The 7th Portal is an American animated web series produced by Stan Lee in 1999. It was the first global team of cyber Super Heroes produced by Stan Lee.  The main content of the series is an Internet-based adventure in which six characters from all over the world who got their super powers in cyberspace are drawn into the Web and must fight super villains.

The 7th Portal premiered on the new animation hub Shockwave, on February 29, 2000, when its global launch overwhelmed Macromedia's servers. It became the most successful web originated animated series, being picked up by Fox in mid run, for distribution on TV in South America and Europe. Twenty-two episodes were made, of which the first twenty were shown on-line before the website went bankrupt. The final two episodes were only visible on television.

Main plot 
The 7th Portal told the story of Izayus (played by Stan Lee) when he approaches a young beta tester named Peter Littlecloud. He claims to have a game that will let him and his friends fight real monsters, which he projects holographically using the CD-ROM he claims contains the game. The game's premise is that there are six other dimensions, all of which have been conquered by the evil Lord Mongorr (who was Izayus's brother). The players need to take the form of a superhero in order to stop him from opening the portal to the seventh universe, their own.

After they have chosen their form, Peter, Roberto, and Greta are sucked into the computer screen, wherein time they learn that they've been transported for real into the parallel universe of Darkmoor. Also, they have been transformed into their superhero forms. Peter is the Thunderer, Roberto is Oxblood, and Greta is Gossamer. Despite their impressive powers, the heroes find that their forms are still subject to the rules of the game such as spending Life Points to use their superpowers. They are eventually captured and brought to The Bloodzone, a gladiator-like arena consisting of floating platforms over a spiked pit.

Meanwhile, Rikio, Ozubo, and Anna are confused by their friends' disappearance. Suddenly, they are transported into cyberspace to meet Izayus. He reveals to them that the CD was actually the half of The Artifact, a mysterious device that grants unlimited power to the one who gathers the two pieces. Izayus has the red half, which symbolizes life and allows transportation between Earth and Darkmoor; while Mongorr has the blue half which symbolizes death and kills anyone who touches it without the red half. Izayus uses the Artifact's red half to transform Rikio, Ozubo, and Anna into their respective superhero forms, The Streak, Conjure Man, and Imitatia.

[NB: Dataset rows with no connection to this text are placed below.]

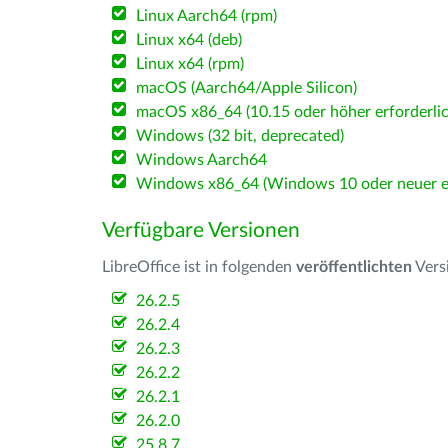
Linux Aarch64 (rpm)
Linux x64 (deb)
Linux x64 (rpm)
macOS (Aarch64/Apple Silicon)
macOS x86_64 (10.15 oder höher erforderlic
Windows (32 bit, deprecated)
Windows Aarch64
Windows x86_64 (Windows 10 oder neuer er
Verfügbare Versionen
LibreOffice ist in folgenden
veröffentlichten
Vers
26.2.5
26.2.4
26.2.3
26.2.2
26.2.1
26.2.0
25.8.7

Thunderer, Oxblood, and Gossamer discover that they must fight the Nullifiers (as Mongorr's select group of minion's call themselves) members Bearhug and Mongorr's daughter Vendetta to the death if they want to leave the Bloodzone. When Thunderer loses all his Life Points transforming back into Peter, Izayus appears and heals Gossamer. After Izayus was impaled by the Nullifier Whipsaw, Mongorr attacked Whipsaw and healed Izayus upon his capture while the Data Raiders escape with The Artifact. The Nullifiers try to stop them when the heroes are saved by The Streak, Conjure Man and Imitatia.

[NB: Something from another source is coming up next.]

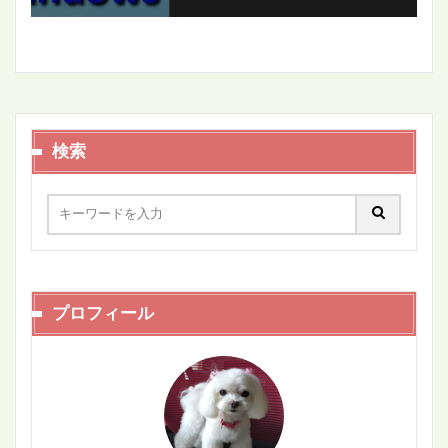
検索
プロフィール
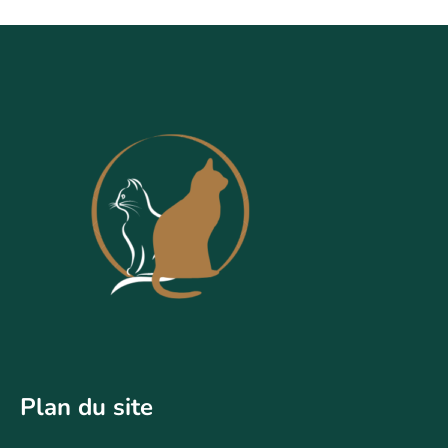
Plan du site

The heroes take the name Data Raiders for themselves and hide in a basement. A fight breaks out among them because Peter had transferred Oxblood's Life Points to his own so that he could transform into Thunderer again. This left Oxblood at zero points and transformed him back into Roberto at the cost of his scanner which is crushed by the Nullifier Krog during battle. Roberto knocks Thunderer and leaves. Knocked out, Thunderer reverts into Peter. The others, however, notice that Peter's Life Points are increasing, and hypothesize that if they get something to eat they'll be able to increase their Life Points even faster. Roberto is captured by the Nullifiers, who used him as mind-controlled bait to capture the Data Raiders. When the Data Raiders return with the food, they are attacked by the Nullifiers and are forced to surrender. With the assembled Artifact, Mongorr sends the Data Raiders back to Earth, stripping them of their powers.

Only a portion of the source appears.